→ **EXERCISE INSTRUCTIONS**
Could you copy the data that follows exactly as written, but drop the pictures?
- - - - - - -
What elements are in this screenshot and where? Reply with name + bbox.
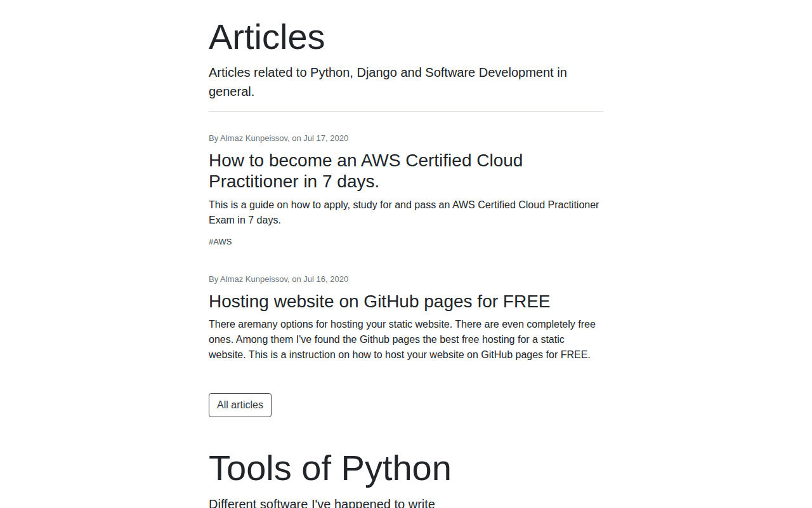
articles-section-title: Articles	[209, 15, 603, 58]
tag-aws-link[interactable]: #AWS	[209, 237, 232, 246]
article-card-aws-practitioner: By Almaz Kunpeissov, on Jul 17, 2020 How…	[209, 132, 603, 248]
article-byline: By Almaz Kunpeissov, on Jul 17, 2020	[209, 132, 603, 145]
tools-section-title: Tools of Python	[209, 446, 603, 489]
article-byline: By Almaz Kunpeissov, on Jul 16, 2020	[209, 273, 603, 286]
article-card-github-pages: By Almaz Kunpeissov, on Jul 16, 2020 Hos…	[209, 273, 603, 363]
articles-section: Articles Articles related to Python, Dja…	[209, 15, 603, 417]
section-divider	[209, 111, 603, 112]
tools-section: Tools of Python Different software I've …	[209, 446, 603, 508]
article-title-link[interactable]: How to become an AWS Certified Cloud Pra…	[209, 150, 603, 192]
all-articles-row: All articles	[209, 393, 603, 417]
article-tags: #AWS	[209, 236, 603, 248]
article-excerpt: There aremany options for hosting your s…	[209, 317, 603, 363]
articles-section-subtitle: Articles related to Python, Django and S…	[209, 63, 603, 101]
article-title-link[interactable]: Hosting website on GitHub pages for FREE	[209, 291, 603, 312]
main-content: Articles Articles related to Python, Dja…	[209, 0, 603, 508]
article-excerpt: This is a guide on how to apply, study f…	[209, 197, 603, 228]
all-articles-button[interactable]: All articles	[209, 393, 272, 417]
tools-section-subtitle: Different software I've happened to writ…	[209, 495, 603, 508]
- - - - - - -
→ **WRITTEN ANSWER**
What elements are in this screenshot and where? Reply with name + bbox.
articles-section-title: Articles	[209, 15, 603, 58]
tag-aws-link[interactable]: #AWS	[209, 237, 232, 246]
article-card-aws-practitioner: By Almaz Kunpeissov, on Jul 17, 2020 How…	[209, 132, 603, 248]
article-byline: By Almaz Kunpeissov, on Jul 17, 2020	[209, 132, 603, 145]
tools-section-title: Tools of Python	[209, 446, 603, 489]
article-byline: By Almaz Kunpeissov, on Jul 16, 2020	[209, 273, 603, 286]
article-card-github-pages: By Almaz Kunpeissov, on Jul 16, 2020 Hos…	[209, 273, 603, 363]
articles-section: Articles Articles related to Python, Dja…	[209, 15, 603, 417]
section-divider	[209, 111, 603, 112]
tools-section: Tools of Python Different software I've …	[209, 446, 603, 508]
article-title-link[interactable]: How to become an AWS Certified Cloud Pra…	[209, 150, 603, 192]
all-articles-row: All articles	[209, 393, 603, 417]
article-tags: #AWS	[209, 236, 603, 248]
article-excerpt: There aremany options for hosting your s…	[209, 317, 603, 363]
articles-section-subtitle: Articles related to Python, Django and S…	[209, 63, 603, 101]
article-title-link[interactable]: Hosting website on GitHub pages for FREE	[209, 291, 603, 312]
main-content: Articles Articles related to Python, Dja…	[209, 0, 603, 508]
article-excerpt: This is a guide on how to apply, study f…	[209, 197, 603, 228]
all-articles-button[interactable]: All articles	[209, 393, 272, 417]
tools-section-subtitle: Different software I've happened to writ…	[209, 495, 603, 508]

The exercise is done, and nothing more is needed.